##### Exercise materials

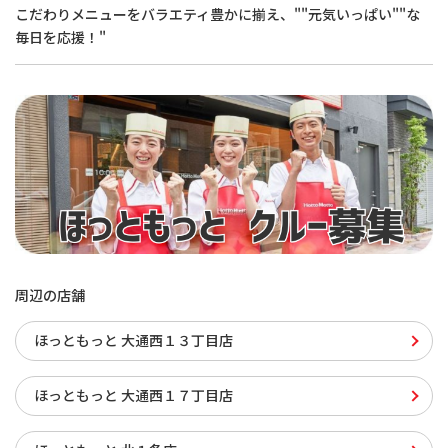
こだわりメニューをバラエティ豊かに揃え、""元気いっぱい""な
毎日を応援！"
周辺の店舗
ほっともっと 大通西１３丁目店
ほっともっと 大通西１７丁目店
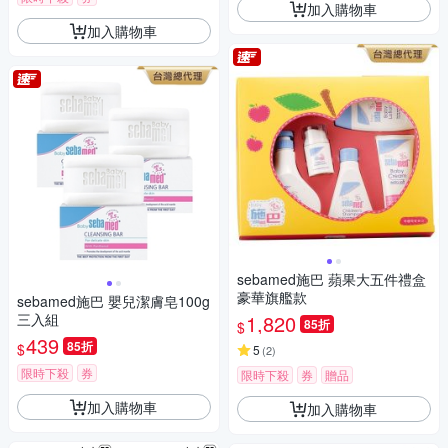
加入購物車
加入購物車
sebamed施巴 蘋果大五件禮盒
豪華旗艦款
sebamed施巴 嬰兒潔膚皂100g
三入組
1,820
85折
$
439
85折
$
5
(
2
)
限時下殺
券
限時下殺
券
贈品
加入購物車
加入購物車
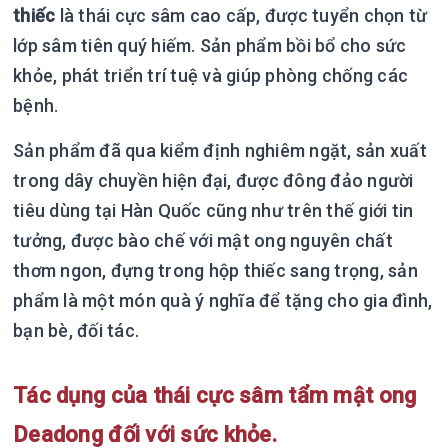
thiếc
là thái cực sâm cao cấp, được tuyển chọn từ
lớp sâm tiên quý hiếm. Sản phẩm bồi bổ cho sức
khỏe, phát triển trí tuệ và giúp phòng chống các
bệnh.
Sản phẩm đã qua kiểm định nghiêm ngặt, sản xuất
trong dây chuyền hiện đại, được đông đảo người
tiêu dùng tại Hàn Quốc cũng như trên thế giới tin
tưởng, được bào chế với mật ong nguyên chất
thơm ngon, đựng trong hộp thiếc sang trọng, sản
phẩm là một món quà ý nghĩa để tặng cho gia đình,
bạn bè, đối tác.
Tác dụng của thái cực sâm tẩm mật ong
Deadong đối với sức khỏe.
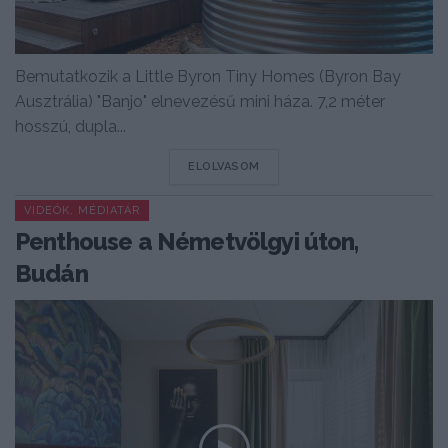
Bemutatkozik a Little Byron Tiny Homes (Byron Bay
Ausztrália) "Banjo" elnevezésű mini háza. 7,2 méter
hosszú, dupla...
DETAILS
ELOLVASOM
VIDEÓK, MÉDIATÁR
Penthouse a Németvölgyi úton,
Budán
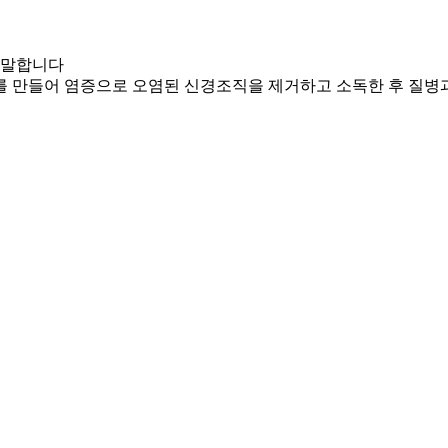
 말합니다
 만들어 염증으로 오염된 신경조직을 제거하고 소독한 후 질병과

##########

▸ **Required action**: All lines of the entries containing the string "thiếc" must be shown in full.

▸ **Exercise output**:
thiếc
thơm ngon, đựng trong hộp thiếc sang trọng, sản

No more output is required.